The 3-year-old eagle had severe head trauma from an unknown cause and was partially blind in her left eye when Contra Costa Animal Control officers brought her into the hospital on March 27. A little more than a month after she was found, she passed her flight and live prey tests with flying colors and was returned to the sky.
She was released May 1 at Las Trampas Regional park surrounded by the firefighters who rescued her, Lindsay Wildlife donors, doctors who rehabilitated her and biologists who studied her.
Bishop reflected on the golden eagle’s “strength, size and majesty” as she remembered her last memories with the raptor before the release, she said. “We were heartbroken; we really were,” Bishop said.
Bishop hopes that the tragic death will raise awareness about the scarce resources in the world and affect behavioral change in humans, she said.
“We need to look for ways that can be protective of these creatures that contribute so much to our lives,” Bishop said.
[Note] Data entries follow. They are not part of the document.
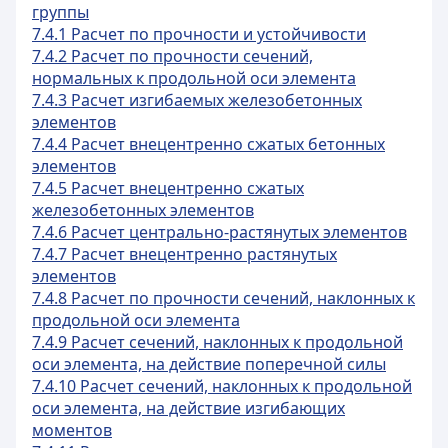
группы
7.4.1 Расчет по прочности и устойчивости
7.4.2 Расчет по прочности сечений,
нормальных к продольной оси элемента
7.4.3 Расчет изгибаемых железобетонных
элементов
7.4.4 Расчет внецентренно сжатых бетонных
элементов
7.4.5 Расчет внецентренно сжатых
железобетонных элементов
7.4.6 Расчет центрально-растянутых элементов
7.4.7 Расчет внецентренно растянутых
элементов
7.4.8 Расчет по прочности сечений, наклонных к
продольной оси элемента
7.4.9 Расчет сечений, наклонных к продольной
оси элемента, на действие поперечной силы
7.4.10 Расчет сечений, наклонных к продольной
оси элемента, на действие изгибающих
моментов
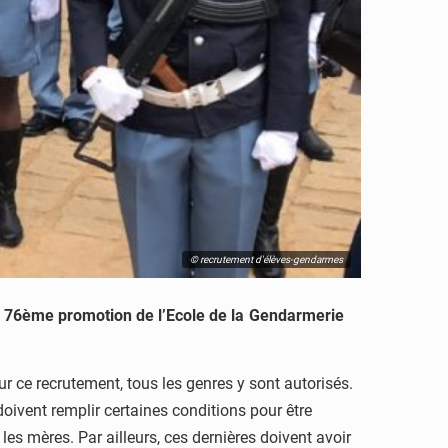
© recrutement d'élèves-gendarmes
a 76ème promotion de l’Ecole de la Gendarmerie
ur ce recrutement, tous les genres y sont autorisés.
oivent remplir certaines conditions pour être
s mères. Par ailleurs, ces dernières doivent avoir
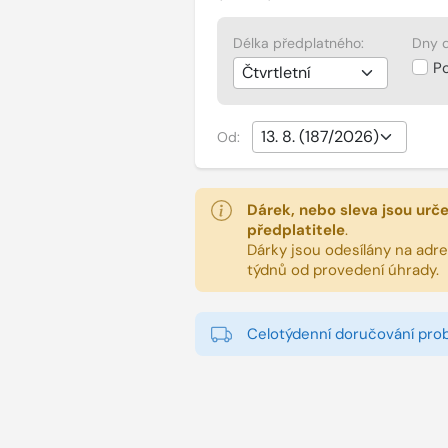
Délka předplatného:
Dny d
P
Od:
Dárek, nebo sleva jsou urč
předplatitele
.
Dárky jsou odesílány na adres
týdnů od provedení úhrady.
Celotýdenní doručování pro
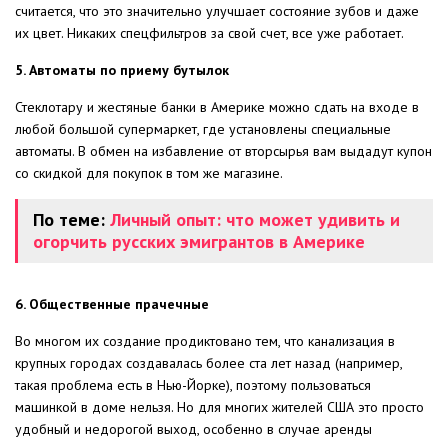
считается, что это значительно улучшает состояние зубов и даже
их цвет. Никаких спецфильтров за свой счет, все уже работает.
5. Автоматы по приему бутылок
Стеклотару и жестяные банки в Америке можно сдать на входе в
любой большой супермаркет, где установлены специальные
автоматы. В обмен на избавление от вторсырья вам выдадут купон
со скидкой для покупок в том же магазине.
По теме:
Личный опыт: что может удивить и
огорчить русских эмигрантов в Америке
6. Общественные прачечные
Во многом их создание продиктовано тем, что канализация в
крупных городах создавалась более ста лет назад (например,
такая проблема есть в Нью-Йорке), поэтому пользоваться
машинкой в доме нельзя. Но для многих жителей США это просто
удобный и недорогой выход, особенно в случае аренды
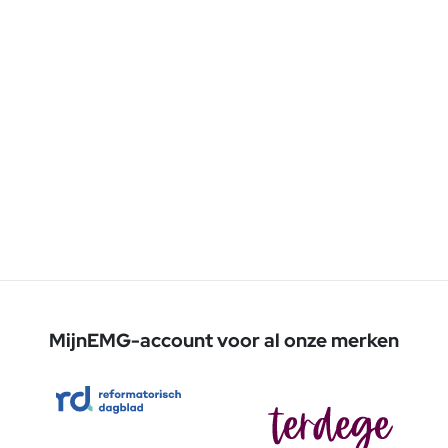
MijnEMG-account voor al onze merken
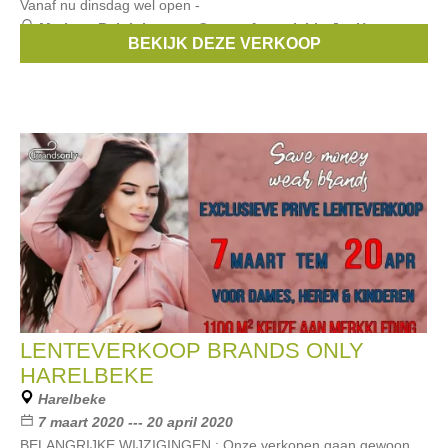
Vanaf nu dinsdag wel open -
Merken:
Ralph Lauren
,
Guess
,
Armani
,
Liu Jo
,
Hugo
BEKIJK DEZE VERKOOP
Boss
, ...
LENTEVERKOOP BRANDS ONLY
HARELBEKE
Harelbeke
7 maart 2020 --- 20 april 2020
BELANGRIJKE WIJZIGINGEN : Onze verkopen gaan gewoon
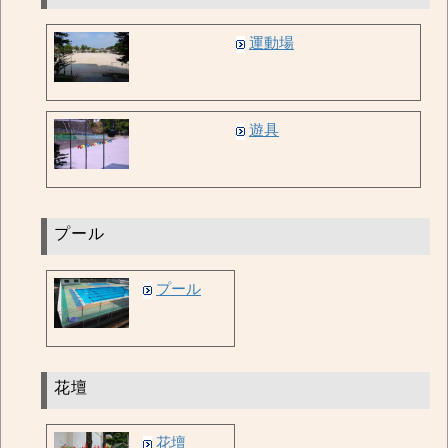
運動場
遊具
プール
プール
花壇
花壇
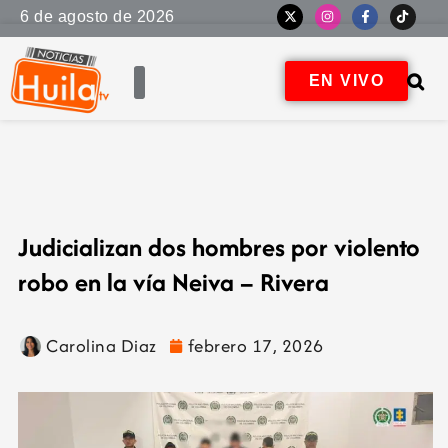
6 de agosto de 2026
EN VIVO
Judicializan dos hombres por violento
robo en la vía Neiva – Rivera
Carolina Diaz
febrero 17, 2026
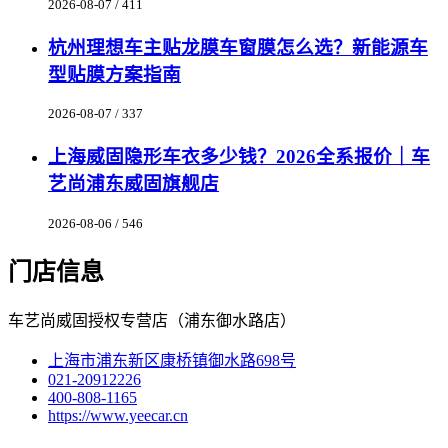
2026-08-07 / 411
杭州理想车主贴龙膜车窗膜怎么选？新能源车
型贴膜方案指南
2026-08-07 / 337
上海威固隐形车衣多少钱？2026全系报价｜车
艺尚浦东威固旗舰店
2026-08-06 / 546
门店信息
车艺尚威固授权专营店（浦东御水路店）
上海市浦东新区康桥镇御水路698号
021-20912226
400-808-1165
https://www.yeecar.cn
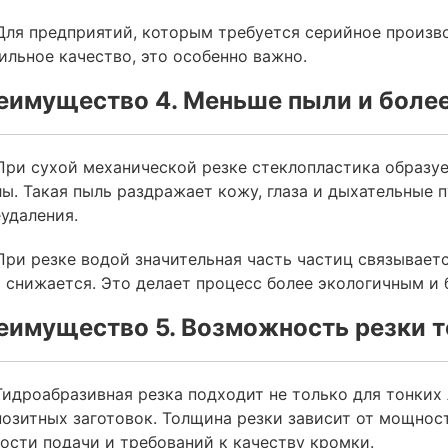
Для предприятий, которым требуется серийное произв
ильное качество, это особенно важно.
еимущество 4. Меньше пыли и более
При сухой механической резке стеклопластика образуе
ы. Такая пыль раздражает кожу, глаза и дыхательные п
удаления.
При резке водой значительная часть частиц связывает
 снижается. Это делает процесс более экологичным и 
еимущество 5. Возможность резки т
Гидроабразивная резка подходит не только для тонких 
озитных заготовок. Толщина резки зависит от мощности
ости подачи и требований к качеству кромки.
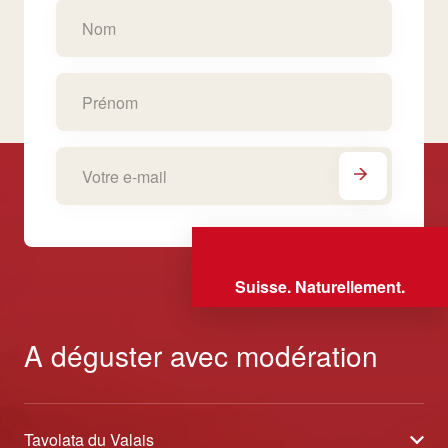
Suisse. Naturellement.
A déguster avec modération
Tavolata du Valais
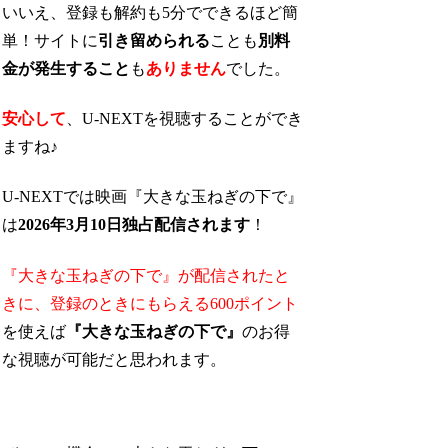
いいえ、登録も解約も5分でできるほど簡
単！サイトに
引き留められる
ことも
別料
金が発生すること
も
ありません
でした。
安心して
、U-NEXTを視聴することができ
ますね♪
U-NEXTでは映画『大きな玉ねぎの下で』
は
2026年3月10日独占配信されます
！
『大きな玉ねぎの下で』が配信されたと
きに、
登録のときにもらえる600ポイント
を使えば
『大きな玉ねぎの下で』
のお得
な視聴が可能
だと思われます。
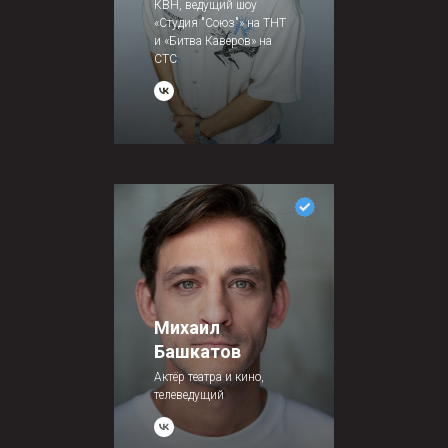
КВН, ведущий шоу
«Студия "Союз"» на ТНТ
и «Битва Каверов» на
СТС
Михаил
Башкатов
Актёр театра и кино,
телеведущий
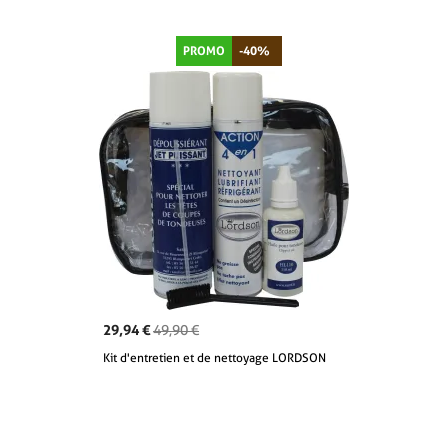
PROMO
-40%
29,94 €
49,90 €
Kit d'entretien et de nettoyage LORDSON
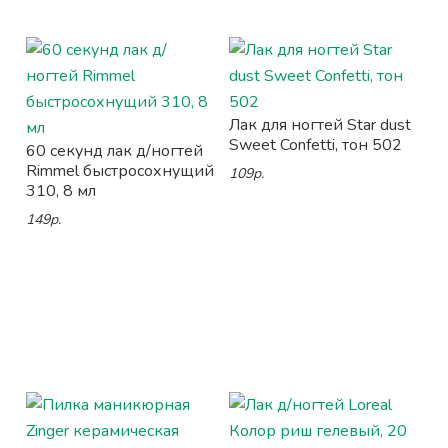
Лак для ногтей Star dust
Sweet Confetti, тон 502
60 секунд лак д/ногтей
Rimmel быстросохнущий
109р.
310, 8 мл
149р.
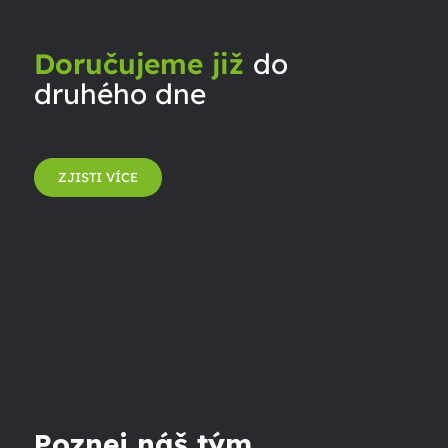
Doručujeme již
do
druhého dne
ZJISTI VÍCE
Poznej náš tým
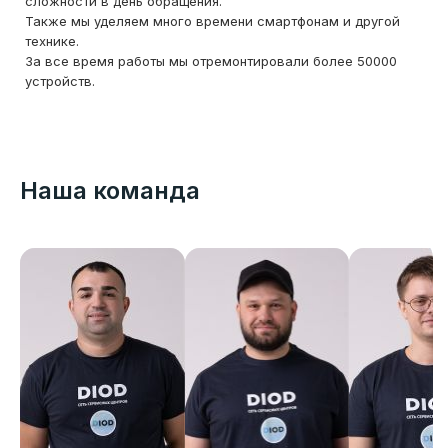
сложности в день обращения.
Также мы уделяем много времени смартфонам и другой
технике.
За все время работы мы отремонтировали более 50000
устройств.
Наша команда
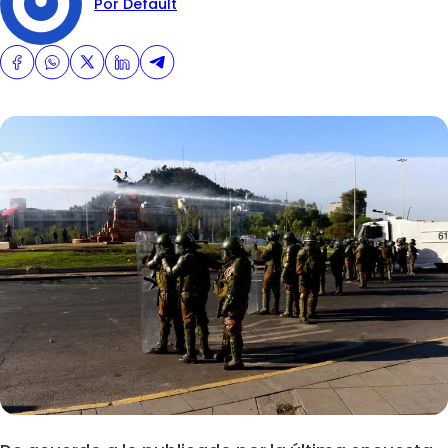
Por Default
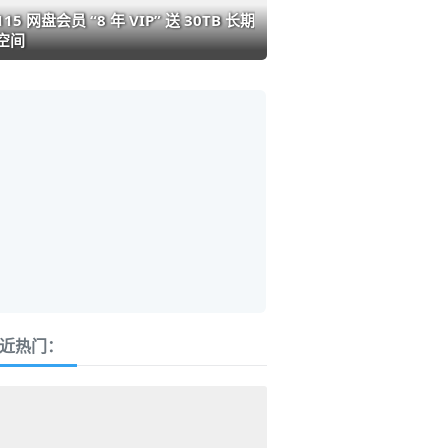
115 网盘会员 “8 年 VIP” 送 30TB 长期
空间
近热门：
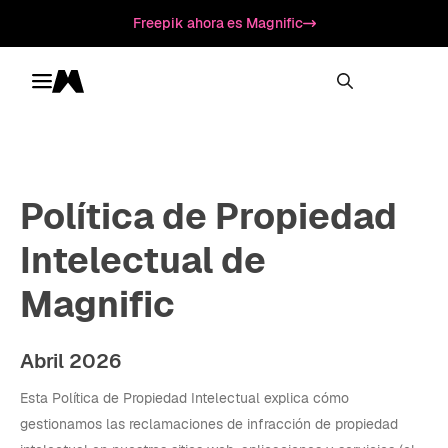
Freepik ahora es Magnific
Toggle menu
Magnific
Política de Propiedad
Intelectual de
Magnific
Abril 2026
Esta Política de Propiedad Intelectual explica cómo
gestionamos las reclamaciones de infracción de propiedad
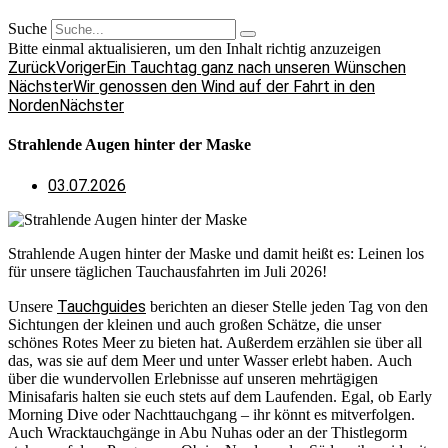
Suche
Bitte einmal aktualisieren, um den Inhalt richtig anzuzeigen
Zurück
Voriger
Ein Tauchtag ganz nach unseren Wünschen
Nächster
Wir genossen den Wind auf der Fahrt in den
Norden
Nächster
Strahlende Augen hinter der Maske
03.07.2026
Strahlende Augen hinter der Maske und damit heißt es: Leinen los
für unsere täglichen Tauchausfahrten im Juli 2026!
Tauchguides
Unsere
berichten an dieser Stelle jeden Tag von den
Sichtungen der kleinen und auch großen Schätze, die unser
schönes Rotes Meer zu bieten hat. Außerdem erzählen sie über all
das, was sie auf dem Meer und unter Wasser erlebt haben. Auch
über die wundervollen Erlebnisse auf unseren mehrtägigen
Minisafaris halten sie euch stets auf dem Laufenden. Egal, ob Early
Morning Dive oder Nachttauchgang – ihr könnt es mitverfolgen.
Auch Wracktauchgänge in Abu Nuhas oder an der Thistlegorm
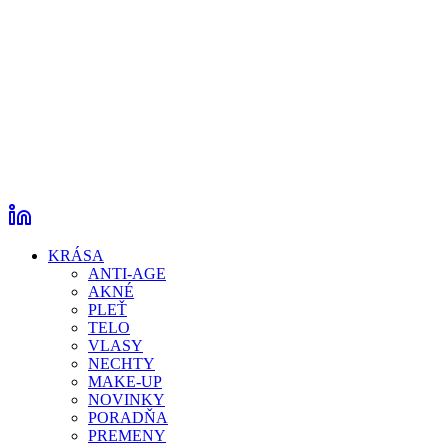
KRÁSA
ANTI-AGE
AKNÉ
PLEŤ
TELO
VLASY
NECHTY
MAKE-UP
NOVINKY
PORADŇA
PREMENY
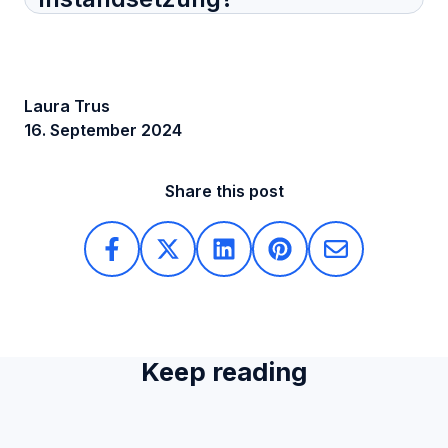
Laura Trus
16. September 2024
Share this post
Keep reading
The raptor was one of 18 golden eagles being tracked by East Bay Regional Park District wildlife manager Doug Bell, who studied eagles’ flight patterns around the turbines, Bishop said. Before her death, the bird was able to provide “valuable information” during her short amount of time.
“Everyone’s first reaction (to the bird’s death) was ‘oh, no,’€’“ Bishop said. “The more we thought about this, the more we thought that it’s not a waste.”
There are nearly 5,000 energy-generating turbines at Altamont Pass, where the golden eagle was fatally struck.